During the hey days of the Atlin gold rush, prospectors where out combing the hills and valleys for any spots that may have contained some gold. It was during this time in 1897 that silver was discovered not far from the town of Atlin BC. It was later in 1900 that a group of claims called Big Canyon were staked by a Mr. Gleason of Atlin that the area started to be explored for mining potential.
It wasn't until 1919 though that things really started to happen. That is when a fellow named J.M Ruffner came into town and optioned the Big Canyon group of claims. J.M. Ruffner came to Atlin about 1903 to manage the North Columbia Gold Mining Company, which had an office in Discovery and was a man with connections and it wasn't long before he was able to secure money and investors and formed the Ruffner Mines. Worked continued on these claims until 1922 when the company was reorganized under the name of Atlin Silver-Lead Nines Limited.
Atlin Silver-Lead Mines continued on with exploration and putting in adits and other development work until 1925 when the Ruffner group was leased to the Federal Mining & Smelting Company. By 1927, J.M. Ruffner had a crew of about 20 men working on these claims and the mine site. In 1929 J.M. Ruffner died and at that point in time the mine changed hands to a group of New York investors who bought the mine. From 1916 onward to 1950, 327 tons of sorted ore were shipped from this property.
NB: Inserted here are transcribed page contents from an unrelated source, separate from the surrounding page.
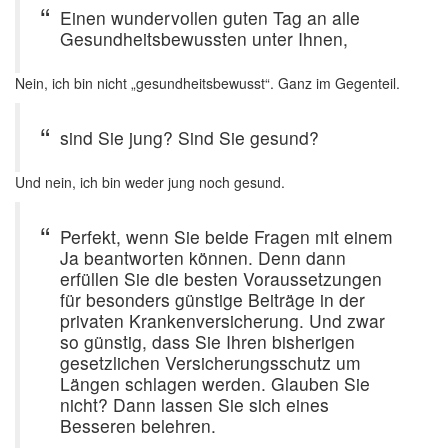
Einen wundervollen guten Tag an alle
Gesundheitsbewussten unter Ihnen,
Nein, ich bin nicht „gesundheitsbewusst“. Ganz im Gegenteil.
sind Sie jung? Sind Sie gesund?
Und nein, ich bin weder jung noch gesund.
Perfekt, wenn Sie beide Fragen mit einem
Ja beantworten können. Denn dann
erfüllen Sie die besten Voraussetzungen
für besonders günstige Beiträge in der
privaten Krankenversicherung. Und zwar
so günstig, dass Sie Ihren bisherigen
gesetzlichen Versicherungsschutz um
Längen schlagen werden. Glauben Sie
nicht? Dann lassen Sie sich eines
Besseren belehren.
From this ore 57 ounces of gold, 39,996 ounces of silver, 188 pounds of copper, 144,074 pounds of lead, and 8,057' pounds of zinc were recovered.
Over the years the mine was worked off and on by various owners. Drilling and sampling had been done to see if new desposits could be located. The operator to run the mine was in the late 1970's and in 1981, they shipped out 31 tons of concentrate
with 235 ounces per ton of silver.
Today the site of the old mill and crusher has been reclaimed and leveled out however you can still travel up the switch backs to the top of Mt. Vaugn and see the old workings and adits. The old narrow guage rails are still there as is various other artifacts.